Check each line of the entries below for the word "Pokémon", and copy out the ones that have it.
──────── Provided entries ────────
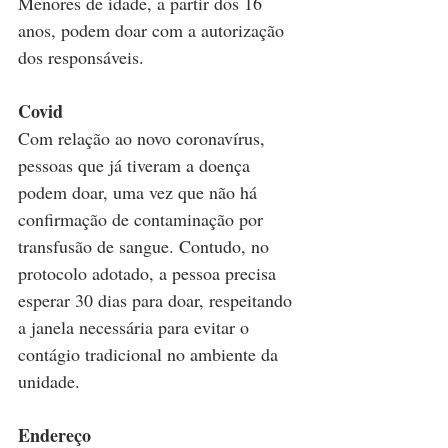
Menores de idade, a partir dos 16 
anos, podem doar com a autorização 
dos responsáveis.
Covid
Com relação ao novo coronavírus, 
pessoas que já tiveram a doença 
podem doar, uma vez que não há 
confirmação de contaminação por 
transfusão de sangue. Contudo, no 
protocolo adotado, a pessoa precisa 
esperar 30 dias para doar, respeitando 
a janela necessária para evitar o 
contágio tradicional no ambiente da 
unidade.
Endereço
────────
──────── Provided entries ────────
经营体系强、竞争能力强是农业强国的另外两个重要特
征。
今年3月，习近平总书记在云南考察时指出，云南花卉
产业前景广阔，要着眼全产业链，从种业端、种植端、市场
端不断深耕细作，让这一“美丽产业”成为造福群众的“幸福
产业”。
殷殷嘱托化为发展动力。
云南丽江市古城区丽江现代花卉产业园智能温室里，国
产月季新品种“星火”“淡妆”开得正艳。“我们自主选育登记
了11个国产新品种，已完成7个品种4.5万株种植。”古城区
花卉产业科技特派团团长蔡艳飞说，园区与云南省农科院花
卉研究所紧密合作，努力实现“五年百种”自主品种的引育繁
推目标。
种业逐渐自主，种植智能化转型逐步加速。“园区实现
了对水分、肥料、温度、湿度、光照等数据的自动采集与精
────────
──────── Provided entries ────────
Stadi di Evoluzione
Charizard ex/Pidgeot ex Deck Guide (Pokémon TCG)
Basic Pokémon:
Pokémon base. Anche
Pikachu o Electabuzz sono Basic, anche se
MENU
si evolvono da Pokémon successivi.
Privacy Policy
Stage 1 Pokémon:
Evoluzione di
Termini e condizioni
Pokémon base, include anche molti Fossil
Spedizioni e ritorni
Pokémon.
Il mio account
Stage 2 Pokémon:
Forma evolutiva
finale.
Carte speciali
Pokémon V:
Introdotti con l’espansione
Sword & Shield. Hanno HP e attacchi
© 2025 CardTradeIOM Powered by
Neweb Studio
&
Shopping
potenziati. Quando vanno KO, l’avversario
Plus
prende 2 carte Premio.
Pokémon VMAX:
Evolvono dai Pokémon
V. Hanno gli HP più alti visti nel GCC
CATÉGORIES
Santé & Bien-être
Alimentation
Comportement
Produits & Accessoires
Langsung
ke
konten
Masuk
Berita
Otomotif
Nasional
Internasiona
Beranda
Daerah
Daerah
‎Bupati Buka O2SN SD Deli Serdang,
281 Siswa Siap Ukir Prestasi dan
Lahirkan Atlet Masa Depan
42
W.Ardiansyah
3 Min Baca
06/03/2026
────────
* **Exercise result**:
Charizard ex/Pidgeot ex Deck Guide (Pokémon TCG)
Basic Pokémon:
Pokémon base. Anche
si evolvono da Pokémon successivi.
Stage 1 Pokémon:
Pokémon base, include anche molti Fossil
Pokémon.
Stage 2 Pokémon:
Pokémon V:
Pokémon VMAX:
Evolvono dai Pokémon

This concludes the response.